__Problem requirements__.
Each entry below must be repeated exactly. Leave the pictures out of it.
Provided data: Begin
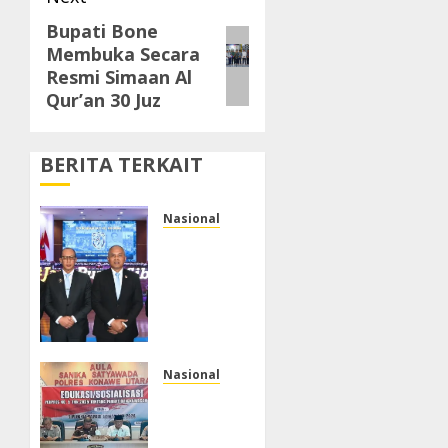
Bupati Bone
Next
Membuka Secara
post:
Resmi Simaan Al
Qur’an 30 Juz
BERITA TERKAIT
Nasional
Ketua
Umum
APTIKNAS
dan
APKOMINDO
Hadiri
HUT
Nasional
BSSN
Tim
ke-80,
Pokja
Tegaskan
Kamtib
Provided data: End
__Written answer__.
Bupati Bone
Next
Membuka Secara
post:
Resmi Simaan Al
Qur’an 30 Juz
BERITA TERKAIT
Nasional
Ketua
Umum
APTIKNAS
dan
APKOMINDO
Hadiri
HUT
Nasional
BSSN
Tim
ke-80,
Pokja
Tegaskan
Kamtib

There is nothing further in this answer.